EXERCISE INPUT START

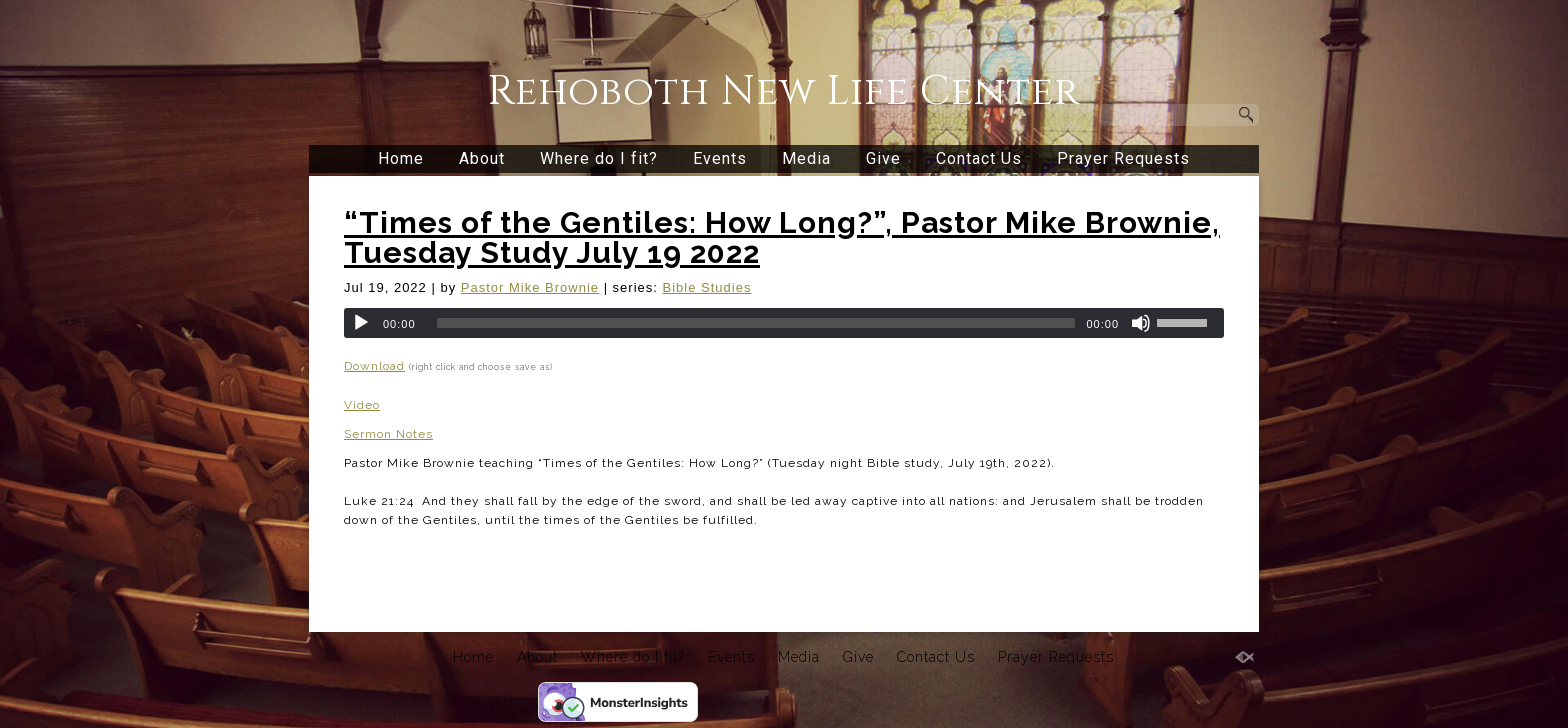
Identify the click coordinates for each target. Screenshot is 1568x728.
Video (362, 405)
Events (720, 158)
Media (806, 158)
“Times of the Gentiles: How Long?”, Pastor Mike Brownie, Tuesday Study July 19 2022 (782, 237)
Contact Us (979, 158)
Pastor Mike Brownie (530, 287)
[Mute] (1141, 323)
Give (883, 158)
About (482, 158)
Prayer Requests (1123, 158)
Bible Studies (707, 287)
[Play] (361, 323)
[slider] (756, 323)
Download (374, 366)
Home (401, 158)
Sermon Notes (388, 434)
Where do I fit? (599, 158)
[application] (784, 323)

EXERCISE INPUT END

Starting at the line that contains "2022 (782, 237)", output every remaining line of the data exactly, and stop after the last one.

“Times of the Gentiles: How Long?”, Pastor Mike Brownie, Tuesday Study July 19 2022 (782, 237)
Contact Us (979, 158)
Pastor Mike Brownie (530, 287)
[Mute] (1141, 323)
Give (883, 158)
About (482, 158)
Prayer Requests (1123, 158)
Bible Studies (707, 287)
[Play] (361, 323)
[slider] (756, 323)
Download (374, 366)
Home (401, 158)
Sermon Notes (388, 434)
Where do I fit? (599, 158)
[application] (784, 323)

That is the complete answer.